▸ **Problem to work on**:
When the line containing "4–5 buah pisang matang (pisang kep" appears in the data below, begin copying there and stop only after the line containing "チーズマン生年月日：1995年8月".

━━━━━ Information

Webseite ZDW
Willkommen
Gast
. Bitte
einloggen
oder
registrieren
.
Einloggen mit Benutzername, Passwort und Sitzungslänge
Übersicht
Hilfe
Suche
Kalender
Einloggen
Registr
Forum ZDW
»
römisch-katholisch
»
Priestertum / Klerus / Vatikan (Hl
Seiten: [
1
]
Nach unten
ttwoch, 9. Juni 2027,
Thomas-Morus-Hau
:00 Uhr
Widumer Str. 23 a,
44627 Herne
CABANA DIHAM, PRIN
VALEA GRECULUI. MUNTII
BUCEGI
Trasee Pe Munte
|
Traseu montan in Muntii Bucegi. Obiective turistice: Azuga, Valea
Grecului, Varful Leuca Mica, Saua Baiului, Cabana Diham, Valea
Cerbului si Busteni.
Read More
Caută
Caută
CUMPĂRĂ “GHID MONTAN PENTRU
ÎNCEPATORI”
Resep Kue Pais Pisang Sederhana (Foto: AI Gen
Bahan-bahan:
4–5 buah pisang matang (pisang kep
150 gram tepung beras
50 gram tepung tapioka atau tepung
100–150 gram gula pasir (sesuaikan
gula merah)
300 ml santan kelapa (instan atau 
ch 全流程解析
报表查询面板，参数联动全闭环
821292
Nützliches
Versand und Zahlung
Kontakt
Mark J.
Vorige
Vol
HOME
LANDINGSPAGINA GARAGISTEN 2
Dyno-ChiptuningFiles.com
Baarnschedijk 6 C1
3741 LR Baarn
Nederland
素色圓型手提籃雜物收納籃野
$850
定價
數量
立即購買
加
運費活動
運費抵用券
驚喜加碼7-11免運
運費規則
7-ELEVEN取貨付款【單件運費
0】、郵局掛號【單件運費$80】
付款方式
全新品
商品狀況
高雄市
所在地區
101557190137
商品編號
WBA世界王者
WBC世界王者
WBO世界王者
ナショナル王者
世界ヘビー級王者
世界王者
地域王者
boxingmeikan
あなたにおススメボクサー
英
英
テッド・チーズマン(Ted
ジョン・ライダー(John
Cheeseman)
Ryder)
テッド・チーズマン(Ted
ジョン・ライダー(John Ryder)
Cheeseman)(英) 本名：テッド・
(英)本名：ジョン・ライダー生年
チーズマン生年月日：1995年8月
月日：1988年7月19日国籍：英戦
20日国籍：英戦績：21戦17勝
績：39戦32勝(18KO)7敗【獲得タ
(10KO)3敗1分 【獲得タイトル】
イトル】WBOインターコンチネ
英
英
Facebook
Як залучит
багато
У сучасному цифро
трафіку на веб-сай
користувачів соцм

━━━━━━━━━━

▸ **Result of this exercise**:
4–5 buah pisang matang (pisang kep
150 gram tepung beras
50 gram tepung tapioka atau tepung
100–150 gram gula pasir (sesuaikan
gula merah)
300 ml santan kelapa (instan atau 
ch 全流程解析
报表查询面板，参数联动全闭环
821292
Nützliches
Versand und Zahlung
Kontakt
Mark J.
Vorige
Vol
HOME
LANDINGSPAGINA GARAGISTEN 2
Dyno-ChiptuningFiles.com
Baarnschedijk 6 C1
3741 LR Baarn
Nederland
素色圓型手提籃雜物收納籃野
$850
定價
數量
立即購買
加
運費活動
運費抵用券
驚喜加碼7-11免運
運費規則
7-ELEVEN取貨付款【單件運費
0】、郵局掛號【單件運費$80】
付款方式
全新品
商品狀況
高雄市
所在地區
101557190137
商品編號
WBA世界王者
WBC世界王者
WBO世界王者
ナショナル王者
世界ヘビー級王者
世界王者
地域王者
boxingmeikan
あなたにおススメボクサー
英
英
テッド・チーズマン(Ted
ジョン・ライダー(John
Cheeseman)
Ryder)
テッド・チーズマン(Ted
ジョン・ライダー(John Ryder)
Cheeseman)(英) 本名：テッド・
(英)本名：ジョン・ライダー生年
チーズマン生年月日：1995年8月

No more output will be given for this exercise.